Bazen kapıların üzerine kapandığını hisseder yaşamın acımasızlığında boğulursun. Yüreğin küçük bir odaya sığmayacak kadar kabarır. Yaşadığın anın ağırlığıdır üzerine çöken.

 

Kurtaramazsın kendini ağırlıklarından. Geçmiş uğursuzca kilitler seni. Zaman duygusunu kaybeder yaşadığın anın dışına savrulursun. Anılar bir zehir gibi dolaşır damarlarında. Hücrelerini öldüren geçmişin tutsağına dönüşürsün. Hatırlamak, korkunç bir azaba dönüşür cehennemin kavurucu ateşinde yanarsın. Kalbin ince ince sızlar. Nefesinin tükendiği gözyaşlarının kuruduğu andasındır. Dört duvar arasında oynadığın çaresizliktir sadece. Parçalanmış umutlarına, yarım kalmış sevdalarına yitirilmiş hayallerine ağıt olacak iki kelime bulamazsın.

 

Anlamını kaybetmiştir sözcükler. Anlamın anlamsızlığı çarpar suratına. Masallar ısıtmaz artık yüreğini. Roman sayfalarında boşuna ararsın kendini. Hikâyen kahramanını kaybetmiş, senaryonda adın silinmiştir. Şairin dizelerinde umut olduğun zamanlarda yok.

 

Gök mavi dağ yeşil değil yani. Renklerin ifadesi kaybolmuş, mavi özgürlüğünü, kırmızı sevgisini, beyaz saflığını terk etmiştir artık. Bedenin seni taşıyamayacak kadar bitkin ruhun seni özgürleştirmekten acizdir.

 

Uykusuz gecelere verirsin kendini. Bir enkaza dönüşü yaşarsın. Karanlık gecelerin soğuk yalnızlıklarında acımasız pişmanlıklarla kemirirsin kendini. Varlığın yokluğa dönüşür bir anda.

 

İçindeki öfkeyi kusmak, içini dökmek istersin düşüncesizce. Dayanamaz haykırırsın artık. Herkesin melek masumiyetini oynadığı toplumda şeytan olmayı seçersin. İçindeki şeytanı öldürmeden Mekke’de seni taşlayanlara acırsın için için.

 

Hâlbuki umut olmaktı düşlerde amacın.

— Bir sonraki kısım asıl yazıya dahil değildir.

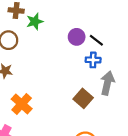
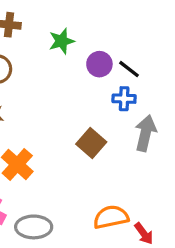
green star: (35, 21) -> (62, 41), moved
brown square: (83, 98) -> (91, 143), moved

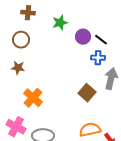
brown square: (91, 143) -> (87, 93), moved

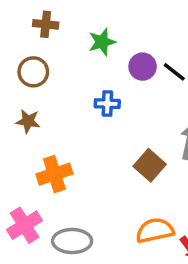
blue cross: (98, 58) -> (107, 104), moved
orange cross: (33, 98) -> (54, 174), turned 30
pink cross: (16, 127) -> (25, 225), turned 30

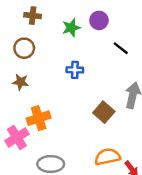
purple circle: (143, 67) -> (99, 20), moved
pink cross: (25, 225) -> (17, 137), moved

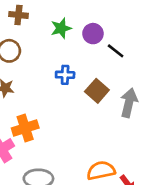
purple circle: (99, 20) -> (93, 34), moved
brown square: (104, 112) -> (97, 91), moved

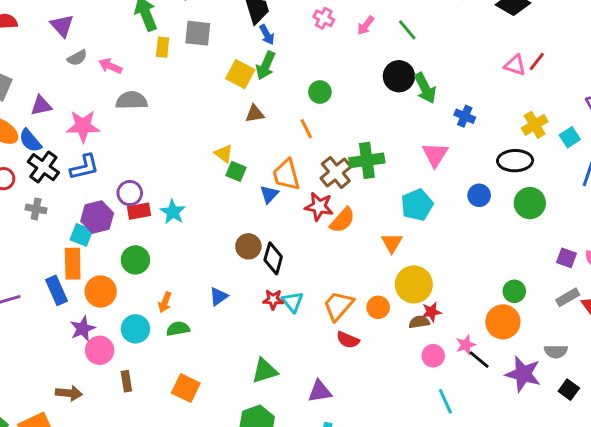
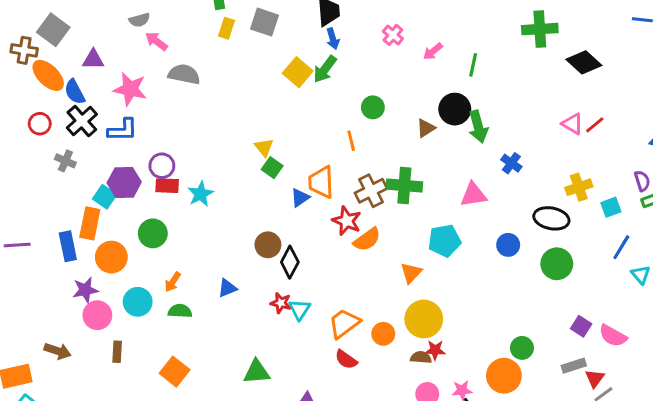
green line: (407, 30) -> (473, 65), turned 40
pink arrow: (110, 66) -> (156, 41), moved
brown triangle: (255, 114) -> (426, 128), moved, turned -36
pink triangle: (435, 155) -> (473, 195), turned 36

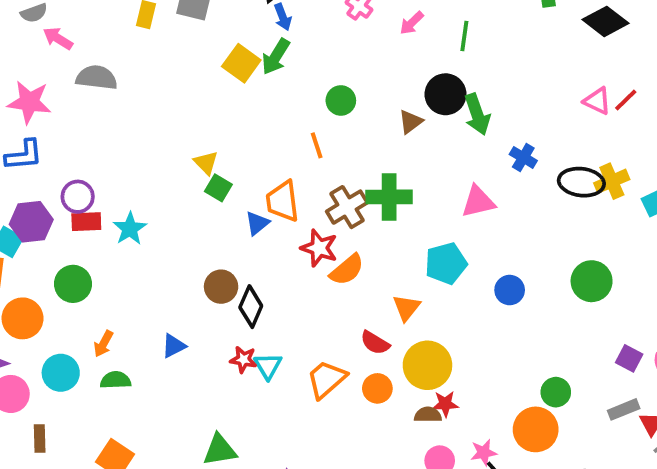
black ellipse: (551, 218) -> (581, 182), moved
blue circle: (508, 245) -> (510, 290), moved
red semicircle: (346, 360) -> (375, 343), moved

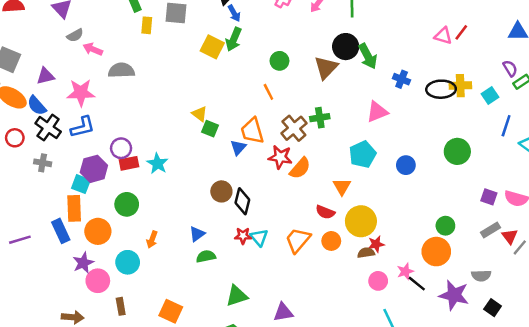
brown triangle: (410, 122) -> (326, 67), size x1.5
yellow cross: (612, 181) -> (460, 86), turned 30
green cross: (389, 197) -> (320, 118), size x0.7
green semicircle: (116, 380) -> (206, 256), moved

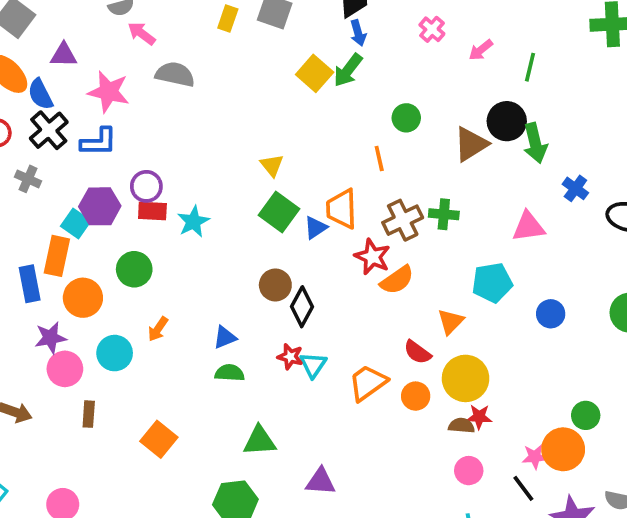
green square: (210, 129) -> (279, 212), moved, size x1.5
pink star: (405, 271) -> (535, 457), moved

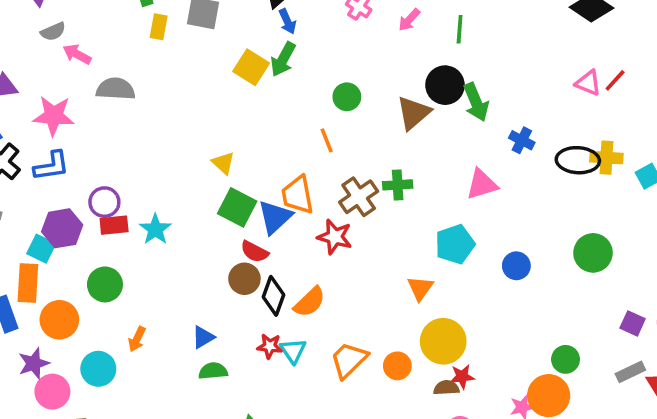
blue triangle: (316, 228) -> (275, 217), size x1.5
orange semicircle: (397, 280) -> (310, 302), moved
red semicircle: (417, 352) -> (254, 252), moved

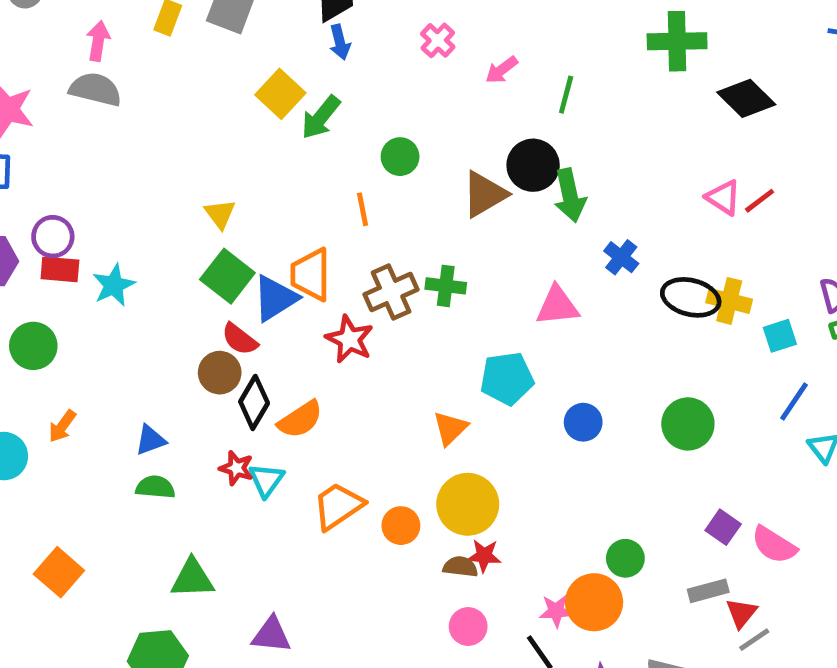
pink arrow: (77, 54) -> (98, 41), moved, turned 60
green arrow: (283, 59) -> (321, 117), moved

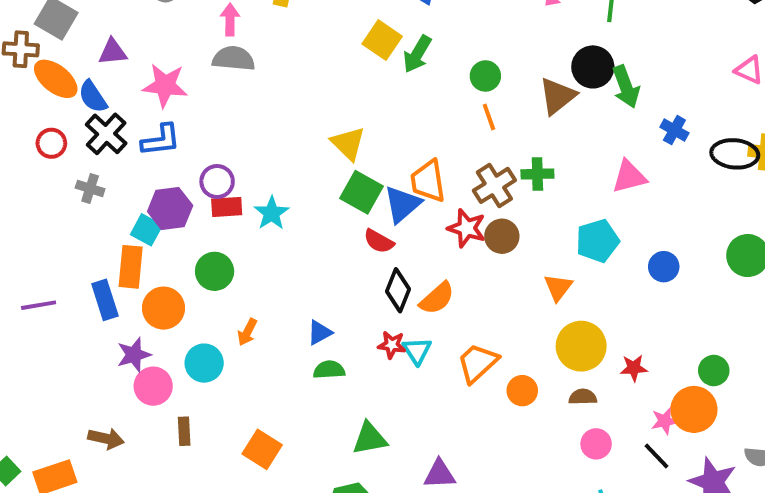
orange line: (362, 209) -> (489, 117), moved
yellow triangle: (220, 214) -> (348, 143), size x1.4
brown circle: (220, 373) -> (502, 236), moved
orange circle: (401, 526) -> (522, 391), moved
red star: (484, 556) -> (634, 368), moved

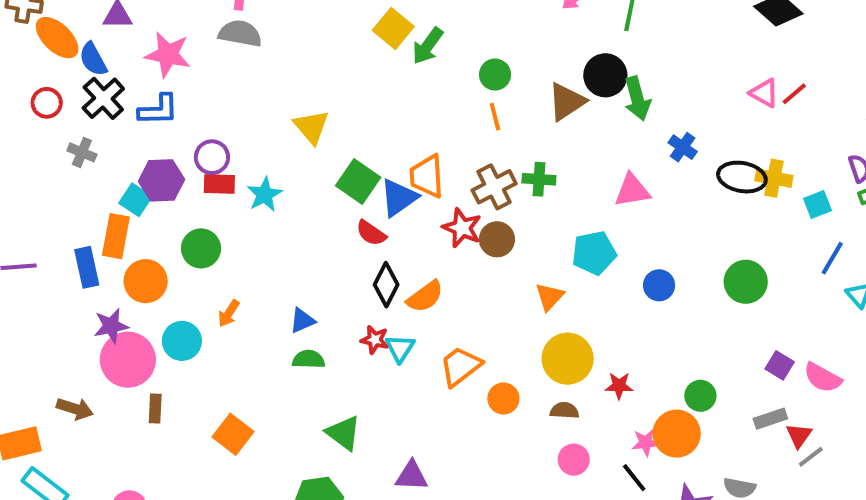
yellow triangle: (348, 143) -> (311, 127), moved
pink circle: (153, 386) -> (128, 360), size x1.4
green triangle: (370, 438) -> (343, 433), turned 42

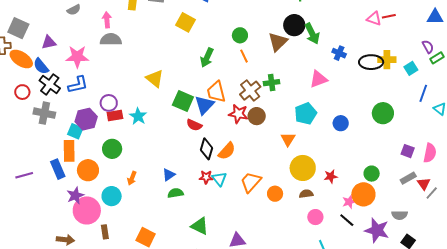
green arrow: (428, 46) -> (207, 58), moved
red line: (794, 94) -> (389, 16), turned 40
gray cross: (82, 152) -> (44, 113), size x1.5
pink semicircle: (823, 378) -> (430, 153), turned -96

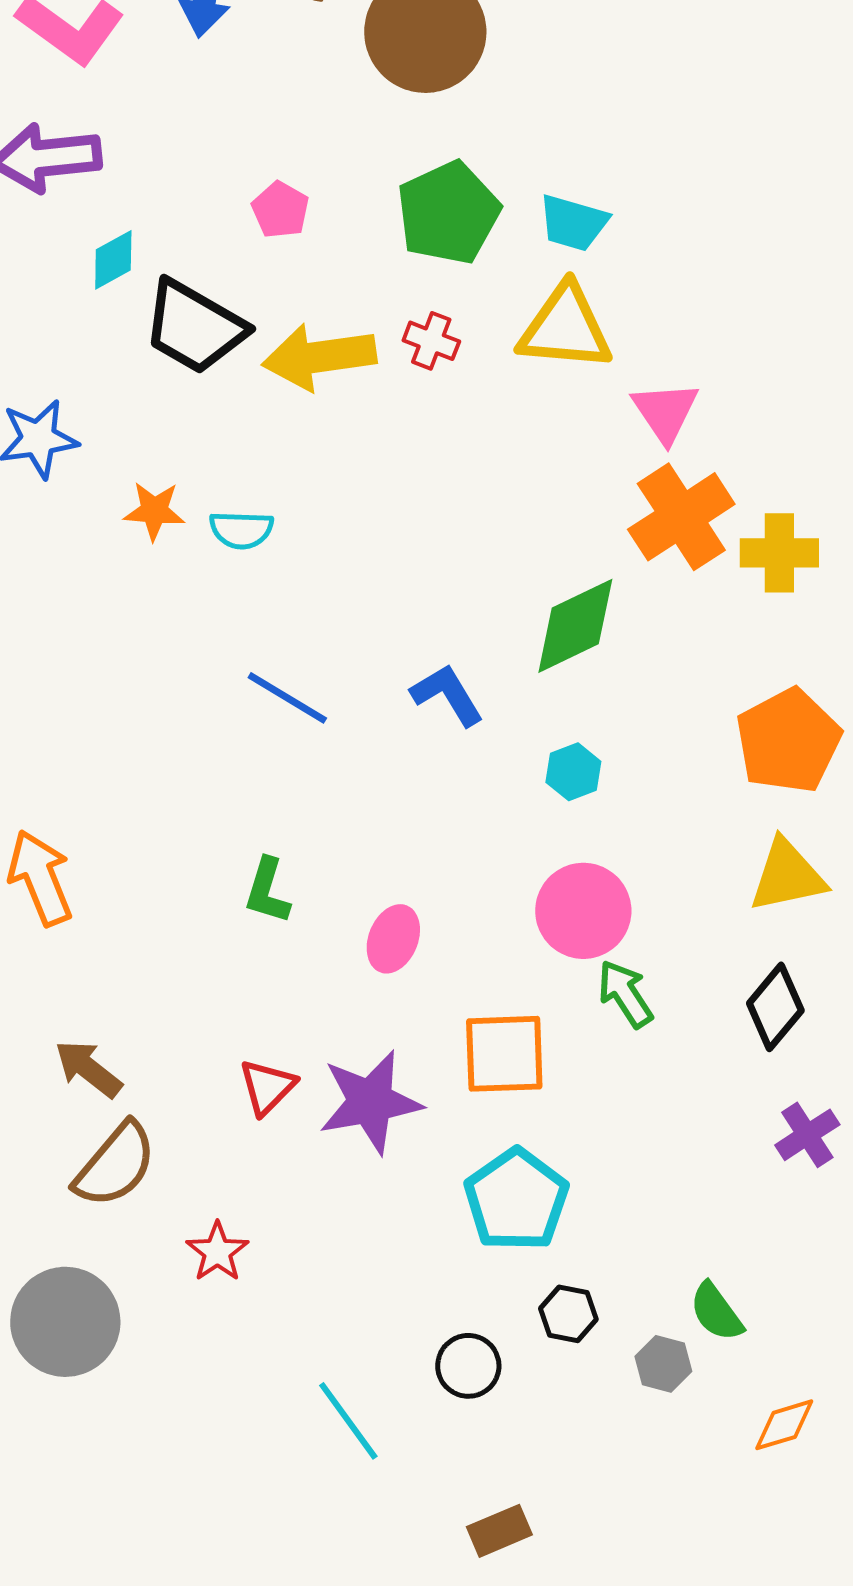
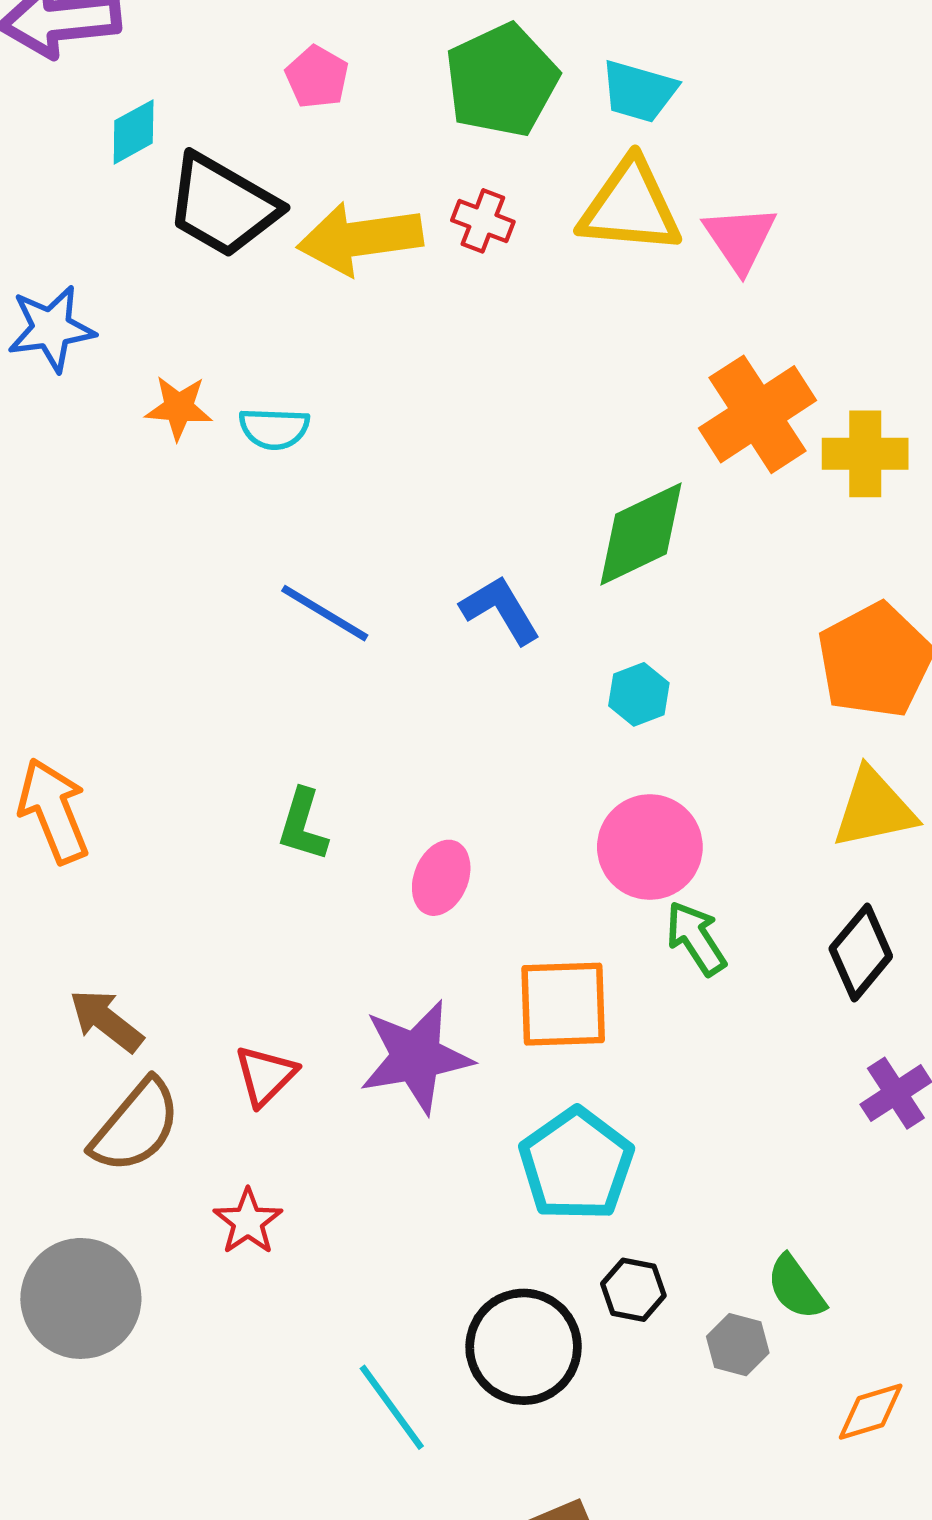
pink triangle: (665, 412) -> (740, 239), moved
red triangle: (267, 1087) -> (265, 1076), moved
black circle: (468, 1366) -> (524, 1347), size x1.6

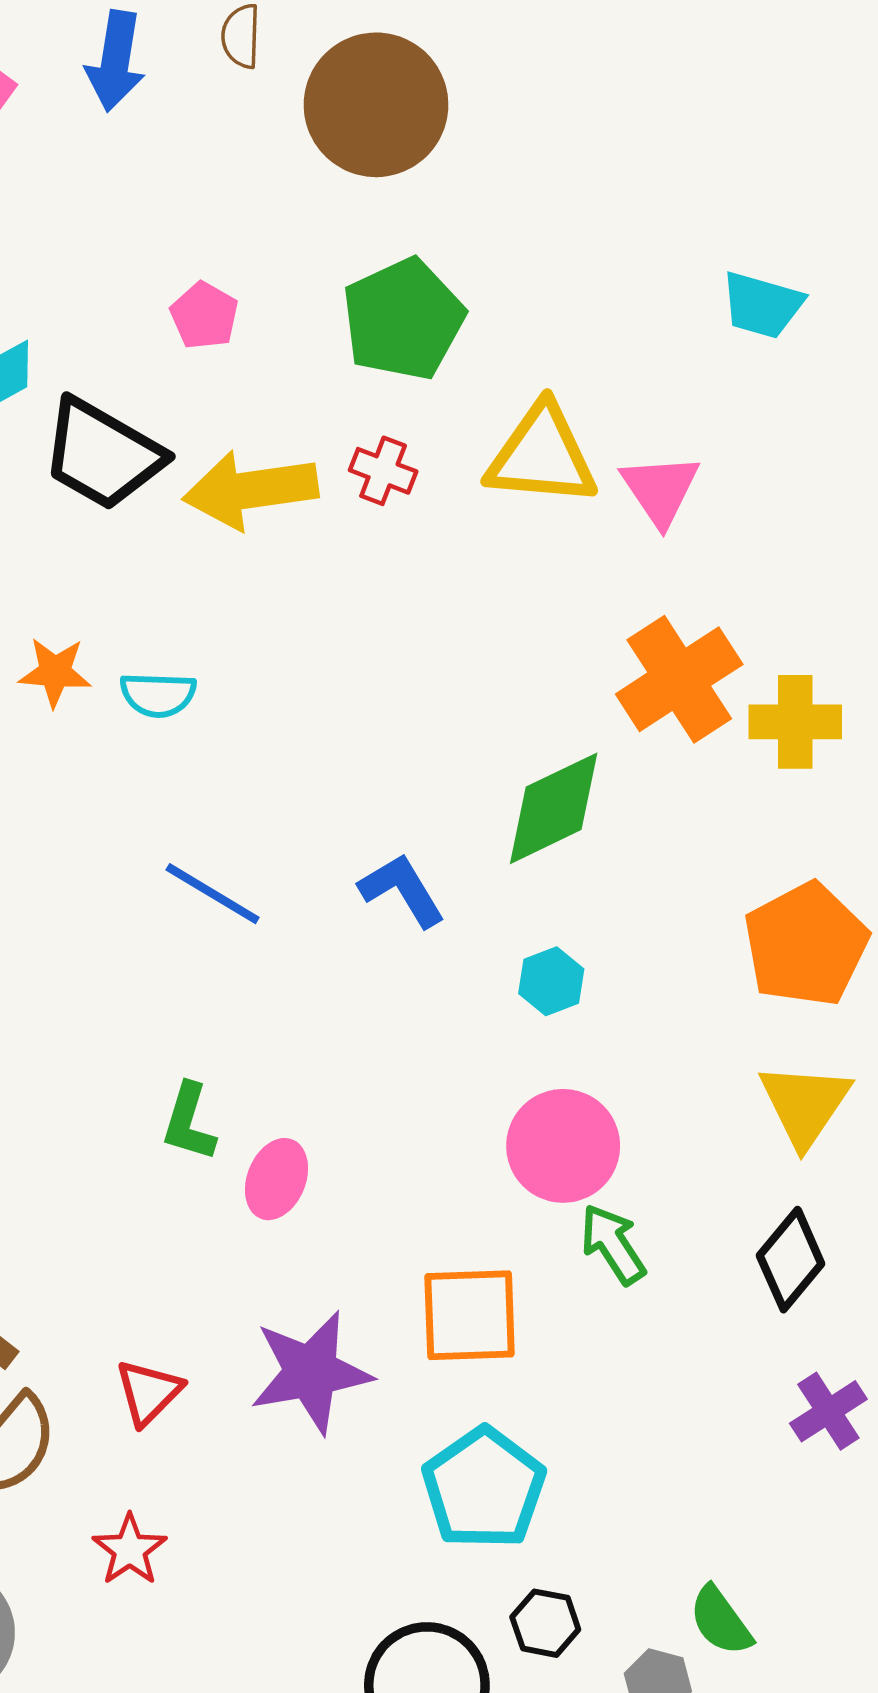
cyan trapezoid: (639, 91) -> (762, 305), moved
yellow triangle: (874, 809) -> (805, 1104), turned -44
pink ellipse: (441, 878) -> (277, 1179), moved

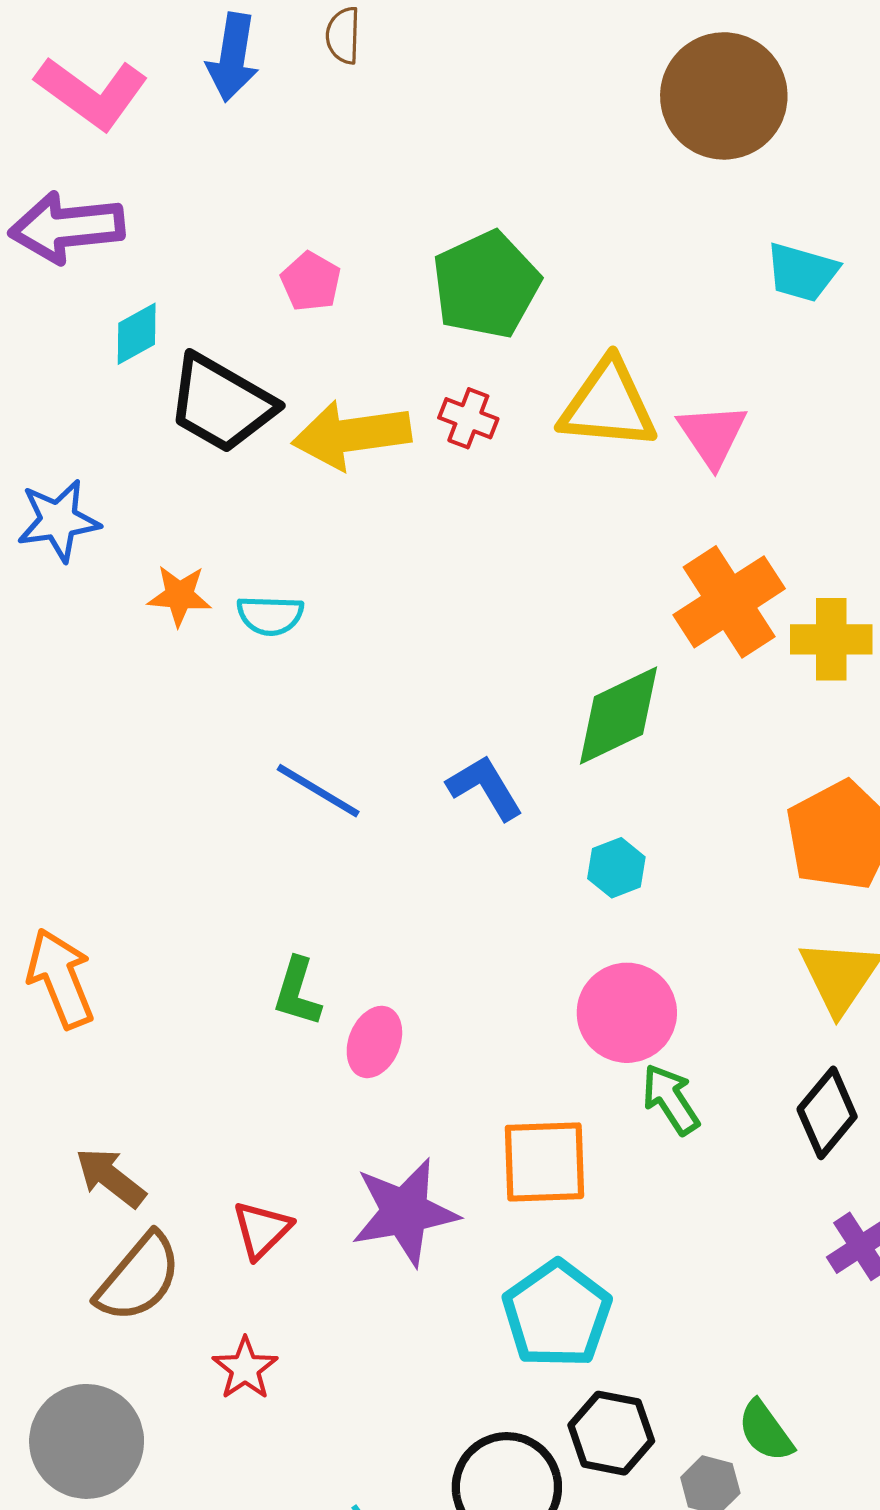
brown circle: (376, 105) -> (724, 96), moved
black hexagon: (545, 1623) -> (611, 1433), size x1.4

Sibirya’da ateş, kayıp çöllerde yağmur bulutu olmaktı muradın. Şimdi dipsiz kör bir kuyudasın. Bağırsan duyan olmayacak çığlığını. Anlamıyor değilsin aslında.

 

Hayallerinin büyüklüğü kadar küçüldün. İdeallerin kadar idealsizleştin. Kendini bazen Necip Mahfuz'un "Osman"ı, bazen Vedat Türkali'nin "Kenan"ı, bazen de Elif Şafak'ın "Araf”ı görsen de Kafka'nın "Dönüşümünü"de yaşadın Oğuz Atay'ın "Tutunamayanlar”ını da. Ama Orhan Pamuk'un "masumiyetini" korudun hep ve Doğan Cüceloğlu'nun "savaşcısı" oldun. Biliyorum, Hegel'in mesleği kasaplığı yapsan kollarını keser vitrine asardın ama... Bilmeliydin çocuk, bilmeliydin. “Militan acılara alkol damlatıp sarhoş ettiğin zamanların anonim ve popüler bir yanı kalmadı artık. Birikmiş hüzünlerinle toplamda kayıp yazıldı her şey hanene. Mutluluğun modernitesi, kör, sağır, dilsiz olmakta saklıydı. Sen bozmayacaktın o büyüyü. Şimdi Nisan’a çok var ama sen hüznünü şimdiden başlamışsındır yaşamaya. Acını dilinde mırıldan hadi, korkmadan…

 

”Beni siz yağmurun altına saklandığım o kümbetli sokakta bulmuştunuz, kazanmak için oynanmayan bir oyuna benzetmekle savunabilirdim Nisan’ı, oysa Nisan benim için karabasan ve cinler demekti, biliyorum, şarkı bitti, öldü kuş öldü, kahır dolu bir balkondan indim ben atımdan. Oysa yenik ama mağrur bir sultan değilim…”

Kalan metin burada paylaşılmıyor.